Dr. Ralph Markley: "I do feel that he has some low back pain, but again I do not feel that he is entirely
[ 4 Pa. Commw. Page 109]
disabled. It seems to me that he may have a chronic sprain of the lower back which I believe will probably improve as time goes on. It may be that he can't do any heavy lifting, but I am sure that he could do some light work." The doctor's statement that "I do not feel that he is entirely disabled" seems to indicate a conclusion that is something other than a conclusion that appellant is permanently disabled under the provisions of the relevant statute.
In response to the questionnaire, Dr. Markley did not answer either "yes" or "no" the specific question asked but in the space provided for additional remarks he wrote, "As stated in the letter, I don't think he can do heavy lifting; and if his job calls for it, he can't do it." This is the same point that Dr.
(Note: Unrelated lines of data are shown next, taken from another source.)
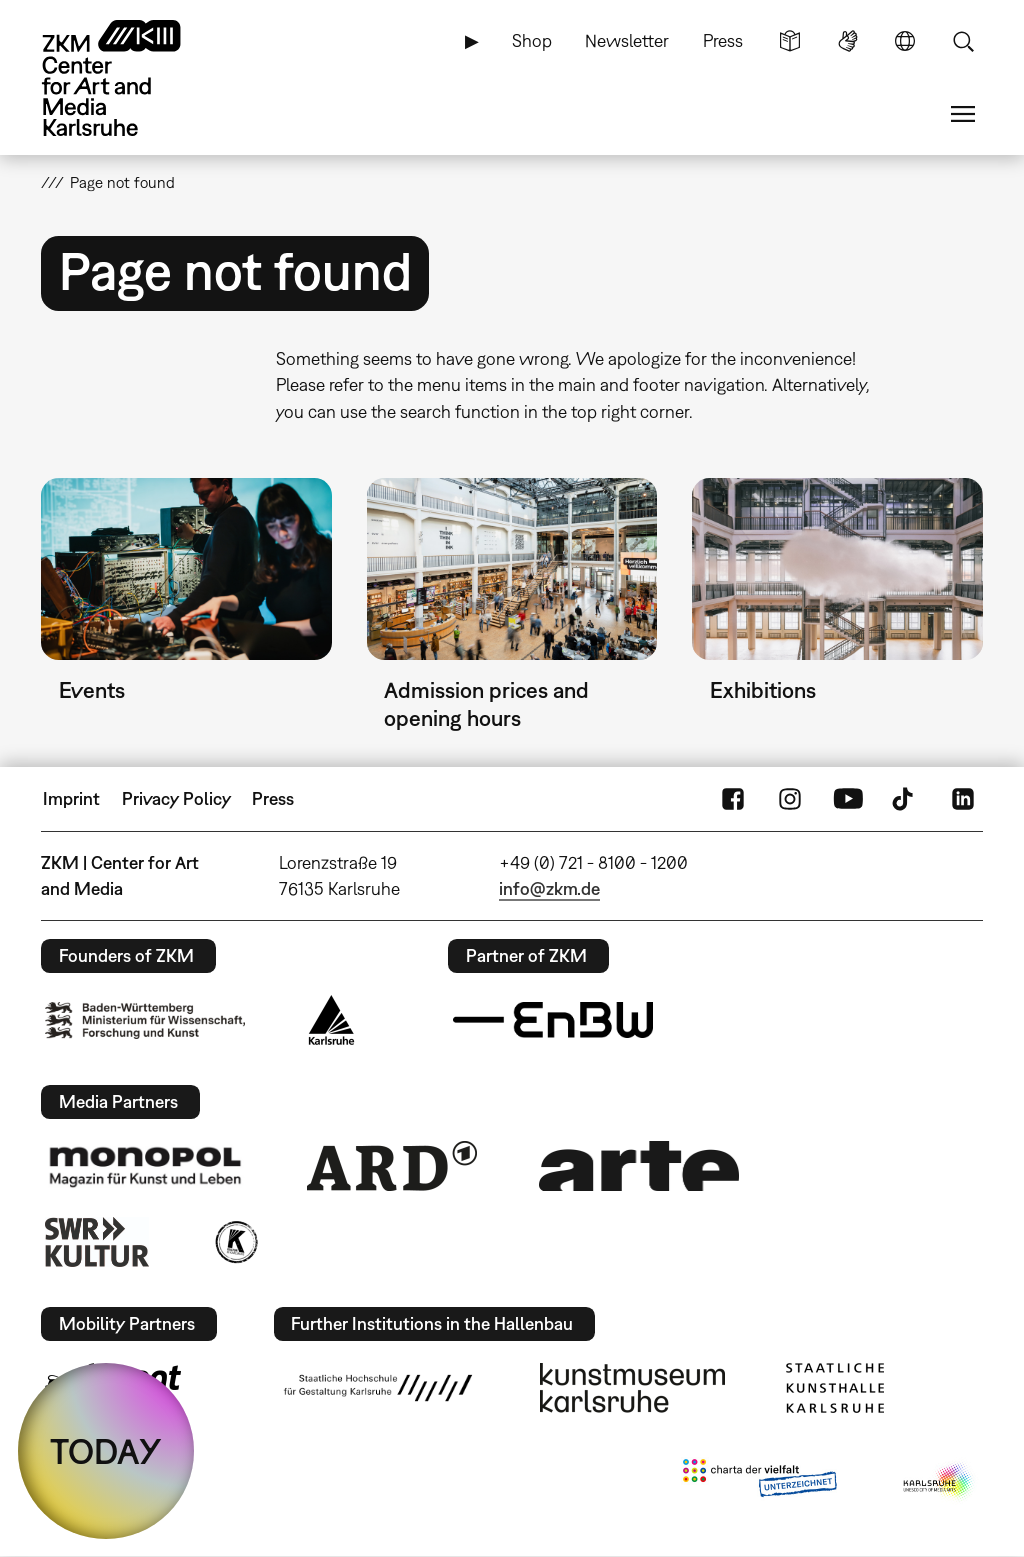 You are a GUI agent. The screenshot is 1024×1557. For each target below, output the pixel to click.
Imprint (71, 798)
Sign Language (848, 41)
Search (963, 41)
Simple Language (790, 41)
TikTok (905, 799)
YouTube (848, 799)
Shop (532, 40)
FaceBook (733, 799)
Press (723, 40)
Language (905, 41)
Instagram (790, 799)
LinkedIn (963, 799)
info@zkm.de (549, 888)
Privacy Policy (176, 798)
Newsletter (627, 40)
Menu (963, 114)
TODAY (106, 1451) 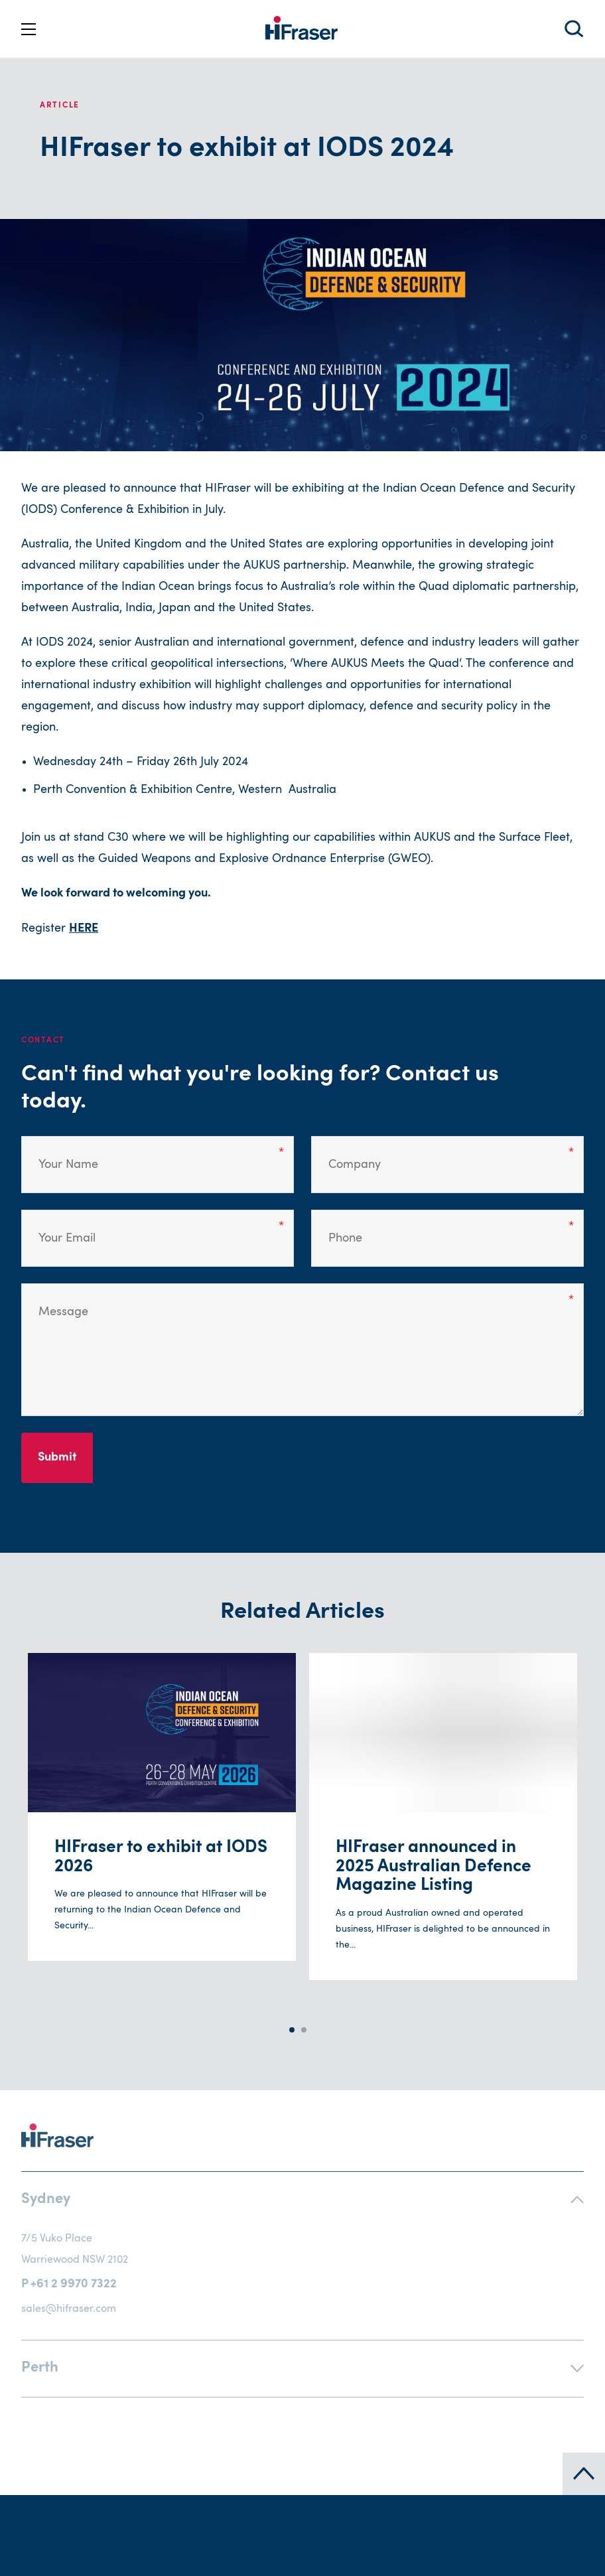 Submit (57, 1458)
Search (574, 29)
Markley made in his initial report. However, in neither instance does he express an opinion that appellant was permanently disabled as that term is used in the statute. Quite to the contrary, since in his first report he stated that "I do not feel that he is entirely disabled" and in response to the specific inquiry made to him he refused to answer the question as to permanent disability and repeated a portion of his initial report. Considering Dr. Markley's statements in toto satisfies us that he likewise failed to supply the proof of that degree of disability that the statute requires as a prerequisite to receiving compensation for disability.
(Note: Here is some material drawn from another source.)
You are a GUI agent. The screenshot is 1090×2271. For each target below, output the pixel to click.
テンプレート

Dr. G. Malcolm Cottington: "It would be my feeling that if this man did not improve, he should either have a myelogram or an electromyographic study to rule out the possibility of a herniated disc at L 4-5. I would feel that he is at this time disabled." The doctor expressed his opinion that "at this time" appellant was disabled but he did not state his opinion that appellant will be disabled in the future or that he will be permanently disabled as that term is utilized in the
[ 4 Pa. Commw. Page 110]
statute. His report would seem to support the concept that appellant should have further tests and examinations as an aid to a diagnosis of appellant's condition and his prospects for the future.
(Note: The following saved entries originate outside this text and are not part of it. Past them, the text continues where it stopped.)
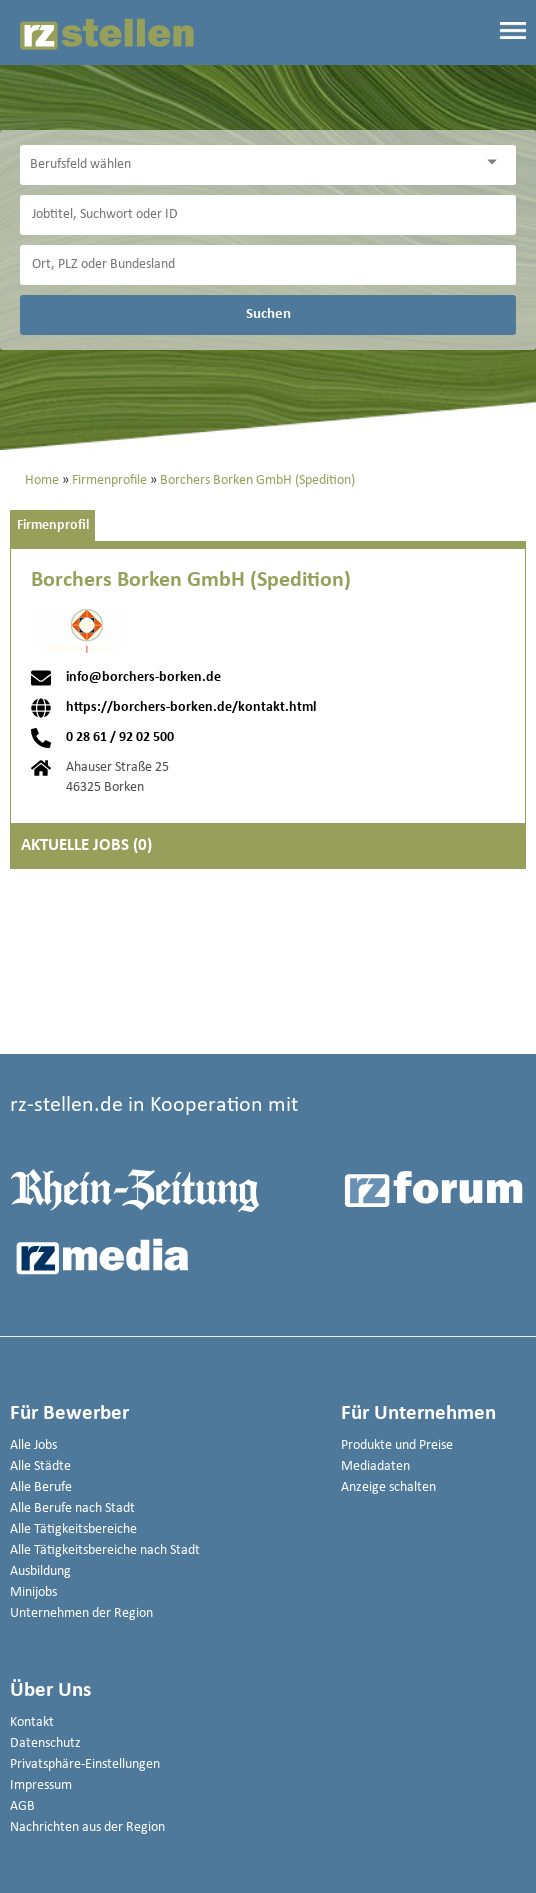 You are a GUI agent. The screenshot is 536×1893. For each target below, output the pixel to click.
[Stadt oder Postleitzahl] (268, 265)
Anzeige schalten (388, 1487)
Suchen (268, 314)
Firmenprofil (53, 525)
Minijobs (33, 1592)
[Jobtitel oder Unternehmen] (268, 215)
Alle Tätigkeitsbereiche (73, 1529)
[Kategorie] (248, 165)
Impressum (41, 1785)
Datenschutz (45, 1743)
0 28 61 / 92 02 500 (120, 738)
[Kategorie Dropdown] (496, 162)
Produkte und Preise (397, 1445)
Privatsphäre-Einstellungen (85, 1764)
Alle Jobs (33, 1445)
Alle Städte (40, 1466)
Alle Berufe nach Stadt (72, 1508)
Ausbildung (40, 1571)
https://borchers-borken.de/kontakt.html (191, 708)
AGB (22, 1806)
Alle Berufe (41, 1487)
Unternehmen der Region (81, 1613)
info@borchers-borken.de (143, 678)
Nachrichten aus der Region (87, 1827)
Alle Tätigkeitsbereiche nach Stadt (105, 1550)
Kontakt (32, 1722)
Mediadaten (375, 1466) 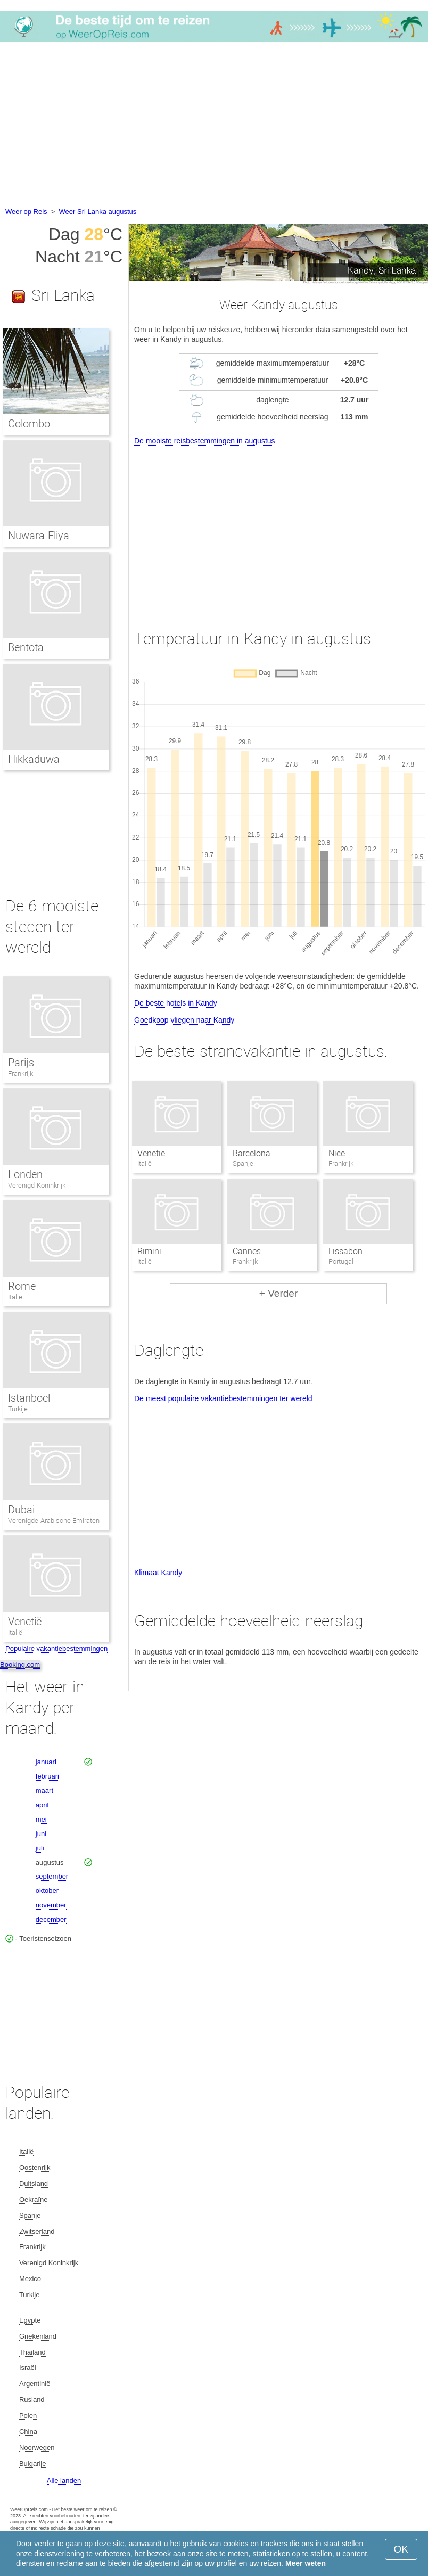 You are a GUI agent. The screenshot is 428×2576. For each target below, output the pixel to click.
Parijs (21, 1062)
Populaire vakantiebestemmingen (56, 1648)
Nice (336, 1153)
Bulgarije (32, 2463)
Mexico (30, 2279)
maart (44, 1791)
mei (41, 1819)
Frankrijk (20, 1073)
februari (47, 1776)
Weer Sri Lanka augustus (98, 212)
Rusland (32, 2400)
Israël (27, 2368)
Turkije (18, 1409)
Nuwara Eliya (38, 535)
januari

Dr. Cottington replied to the questionnaire by checking "yes" to the specific question and then added, "See letter of 11/16/70." Even if we consider the positive answer to the question sufficient, we are faced with the realization that this constitutes only one of the three required physicians' statements as to appellant's condition being one of permanent disability in terms of the performance of his duties.
We believe that a careful and fair evaluation of the medical evidence and the reports of the three physicians in this case does not provide the proof needed to establish that appellant was in a condition of health which would permanently disable him from performing the duties of his position. The lower court reached the same conclusion after its examination of the record before it and we think properly so.
Order of the Court of Common Pleas of Butler County is affirmed.